Mr. Freston is evidently a man with simpler habits than the Los Angeles-based Mr. Moonves. He does the same kind of thing; he has his own home in New York, but what he charged the company for the nights he spent in New York was $105,000.
Here and there efforts are being made to impose correlations of some sort between executives' compensation and stock performance. "The secret to linking pay to performance remains elusive," writes Claudia Deutsch of the New York Times. "Net income at Eli Lilly fell 29 percent and its return to shareholders dropped 17 percent last year, but its chief executive, Sidney Taurel, saw his pay go up 41 percent, to $12.5 million." There doesn't seem to be anything elusive about that: The boss aggrandizes.
One does have to allow for the truly unique person.
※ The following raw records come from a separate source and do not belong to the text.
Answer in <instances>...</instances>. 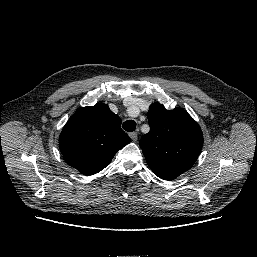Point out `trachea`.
I'll return each instance as SVG.
<instances>
[{
  "mask_svg": "<svg viewBox=\"0 0 257 257\" xmlns=\"http://www.w3.org/2000/svg\"><path fill=\"white\" fill-rule=\"evenodd\" d=\"M122 127L127 132H133L136 129V122L134 120H127L123 123Z\"/></svg>",
  "mask_w": 257,
  "mask_h": 257,
  "instance_id": "1",
  "label": "trachea"
}]
</instances>
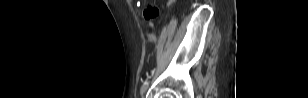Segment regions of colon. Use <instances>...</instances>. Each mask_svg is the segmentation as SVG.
<instances>
[{"instance_id":"5ec220e1","label":"colon","mask_w":308,"mask_h":98,"mask_svg":"<svg viewBox=\"0 0 308 98\" xmlns=\"http://www.w3.org/2000/svg\"><path fill=\"white\" fill-rule=\"evenodd\" d=\"M158 14V9L156 7L148 8L144 11V15L148 16L149 18L155 17ZM149 40L155 41V35L149 34L148 35Z\"/></svg>"}]
</instances>
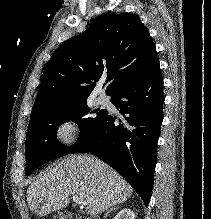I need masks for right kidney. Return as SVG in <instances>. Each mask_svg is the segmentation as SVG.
Segmentation results:
<instances>
[{"mask_svg": "<svg viewBox=\"0 0 211 219\" xmlns=\"http://www.w3.org/2000/svg\"><path fill=\"white\" fill-rule=\"evenodd\" d=\"M114 219H135V214L132 210L124 208L118 212Z\"/></svg>", "mask_w": 211, "mask_h": 219, "instance_id": "ca27d5eb", "label": "right kidney"}]
</instances>
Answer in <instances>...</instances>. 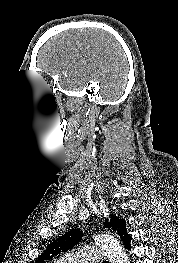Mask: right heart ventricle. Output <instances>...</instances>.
<instances>
[{
	"mask_svg": "<svg viewBox=\"0 0 178 263\" xmlns=\"http://www.w3.org/2000/svg\"><path fill=\"white\" fill-rule=\"evenodd\" d=\"M53 263H59L58 260L57 261H54Z\"/></svg>",
	"mask_w": 178,
	"mask_h": 263,
	"instance_id": "e07e8e85",
	"label": "right heart ventricle"
}]
</instances>
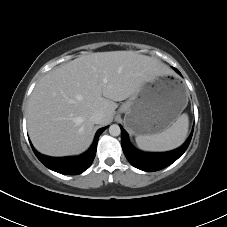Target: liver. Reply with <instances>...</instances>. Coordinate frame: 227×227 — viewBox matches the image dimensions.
<instances>
[{
    "label": "liver",
    "mask_w": 227,
    "mask_h": 227,
    "mask_svg": "<svg viewBox=\"0 0 227 227\" xmlns=\"http://www.w3.org/2000/svg\"><path fill=\"white\" fill-rule=\"evenodd\" d=\"M169 70L159 60L134 51L97 52L76 58L44 75L28 104L27 126L34 147L49 156L84 152L94 136L91 115L106 125L117 101Z\"/></svg>",
    "instance_id": "liver-1"
}]
</instances>
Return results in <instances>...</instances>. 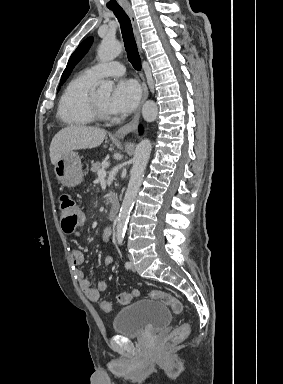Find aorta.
Wrapping results in <instances>:
<instances>
[{
    "label": "aorta",
    "mask_w": 283,
    "mask_h": 384,
    "mask_svg": "<svg viewBox=\"0 0 283 384\" xmlns=\"http://www.w3.org/2000/svg\"><path fill=\"white\" fill-rule=\"evenodd\" d=\"M122 50V45L115 39L105 38L98 47V57L100 61L107 62L116 58ZM113 89L111 81H104L99 87V93L110 94ZM158 114V108L154 101L148 100L142 107V116L145 121H155ZM152 143L148 139H143L136 147L133 158V166L130 171V179L126 190L120 212L117 218V236L122 237L125 234L129 215L134 205L136 196L143 181L144 171L148 163Z\"/></svg>",
    "instance_id": "762f6f07"
}]
</instances>
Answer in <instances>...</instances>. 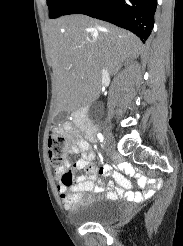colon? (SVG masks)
Wrapping results in <instances>:
<instances>
[{"instance_id":"obj_1","label":"colon","mask_w":183,"mask_h":246,"mask_svg":"<svg viewBox=\"0 0 183 246\" xmlns=\"http://www.w3.org/2000/svg\"><path fill=\"white\" fill-rule=\"evenodd\" d=\"M49 160L54 169L63 167L67 161V145L61 134L53 133L48 140ZM67 173H72L71 171ZM67 183H71L73 178H64Z\"/></svg>"}]
</instances>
If Thomas Edison were alive today, it would be unwise to cavil at any arrangement made by a company seeking his services exclusively. Bill Gates is not a genius on that order, though his gifts are complementary to Edison's--Gates knows how to exploit a technological epiphany. Edison had the epiphanies, but was no good at all at exploiting them. Imagine if Gates had come up with the patent to the light bulb.
What dismays is the utter lack of class in such businesses and businessmen here parading their skills in distortion. Michael Eisner appears twice in the table of the 25 largest compensation packages paid in one year. In 1993 he took home $203 million. In 1998, $575.6 million.
That money was taken, directly, from company shareholders. But the loss, viewed on a larger scale, is a loss to the community of people who believe in the capitalist free-market system. Extortions of that size tell us, really, that the market system is not working in respect of executive remuneration. What is going on is phony. It is shoddy, it is contemptible, and it is philosophically blasphemous.
The compliant should consider founding a new company, Executive Remuneration Corp. (ERC); the value of its shares to fluctuate according to the salaries and bonuses and stray benefits paid out to the managers of the top 100 U.S. companies. The way things are going, stockholders would become rich in no time. And no high salaries would be needed for officers of the ERC: just one man with a tabulator, adding up the salaries of the Eisners for that year.